Nevertheless, this forecast is threatened by the resurgence of the outbreak in several states, which are already pausing or even reversing the resumption of activity after the extensive lockdown of April.
On the bankruptcy front, the sharpest drop in GDP should be followed by a massive increase in business bankruptcy filings.
Nonetheless, since the beginning of the crisis, the latter has fallen since February, driven by a significant drop of bankruptcy filings under Chapter 7 of the US bankruptcy law (liquidation).
At the same time the number of companies seeking Chapter 11 protection (reorganization) is up sharply (+48% year-on-year in May), indicating that bankruptcies related to COVID-19 are already brewing. Coface forecasts bankruptcy to rebound in the second half of 2020, with an expected increase of 43% between the end of 2019 and the end of 2021.
Furthermore, Coface’s estimates show that the “zombie” companies, which have grown over the last decade to represent more than 6% of companies in 2019, could also be pushed into bankruptcy in the coming months. The number of companies in difficulty is also likely to multiply as a result of the accumulation of debt.

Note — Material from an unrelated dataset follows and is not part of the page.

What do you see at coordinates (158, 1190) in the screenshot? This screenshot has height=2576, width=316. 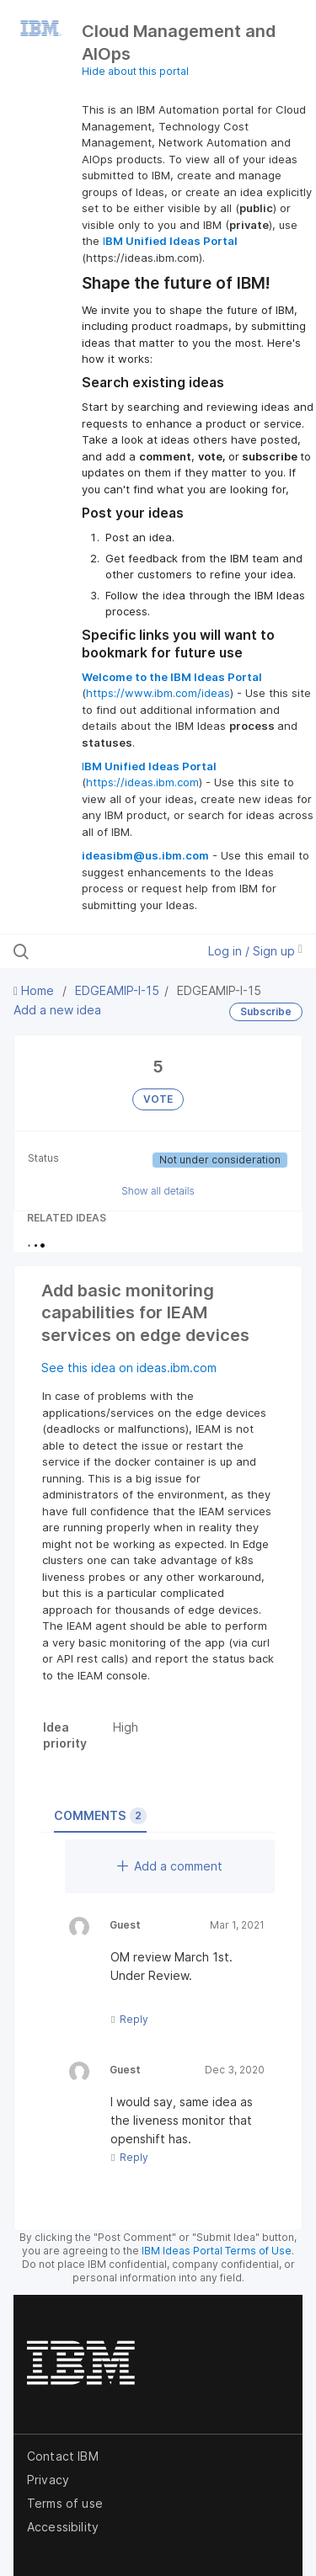 I see `Show all details` at bounding box center [158, 1190].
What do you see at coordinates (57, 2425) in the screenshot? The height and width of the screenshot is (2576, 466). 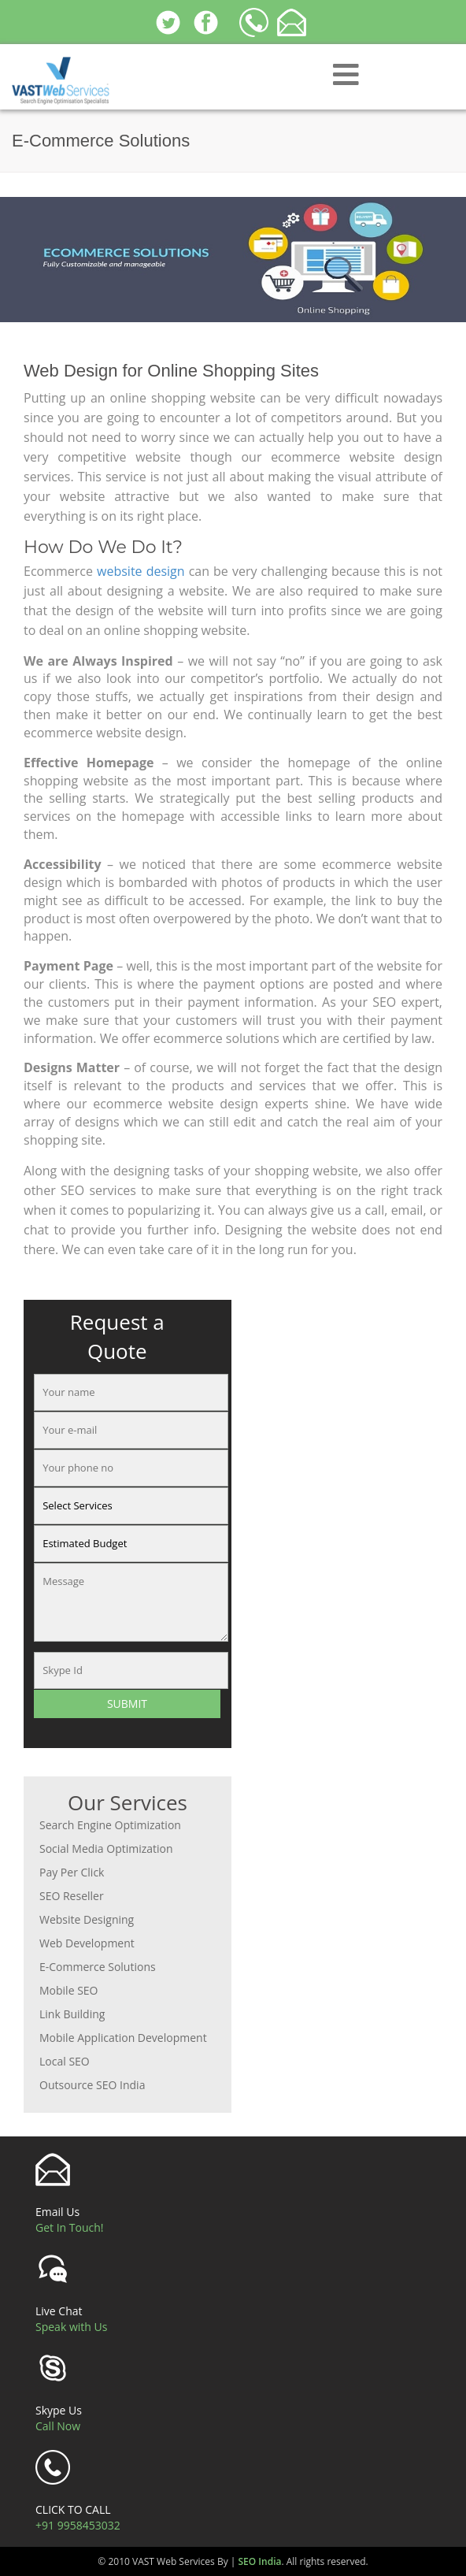 I see `Call Now` at bounding box center [57, 2425].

Falling bankruptcies in recent months: a sham situation
2019 saw the first annual increase in bankruptcies since 2009 with an increase in proceedings initiated in 2019 by 2.5% compared to 2018. Data released after the first quarter of 2020 shows that after a jump of 21% in January, corporate bankruptcy proceedings began to decline starting in February.
As in Europe, measures to support corporate liquidity, a wait-and-see attitude of debtor companies and the closure of bankruptcy courts might explain this trend.
However, given the magnitude of the shock and while the support measures should gradually expire, business failures in the United States are expected to accelerate.
The health of aggregate company balance sheets highlights that the aerospace, retail, automotive and energy sectors are the most vulnerable to this situation.
Bankruptcies and “zombification” threaten debt-laden companies
The “zombie” companies, which continue to operate despite precarious solvency and profitability, could also be pushed into bankruptcy in the coming months.
More importantly, with more companies forced to leverage debt to cope with revenue losses, the threat of a multiplication of distressed companies is added to the risk of bankruptcy.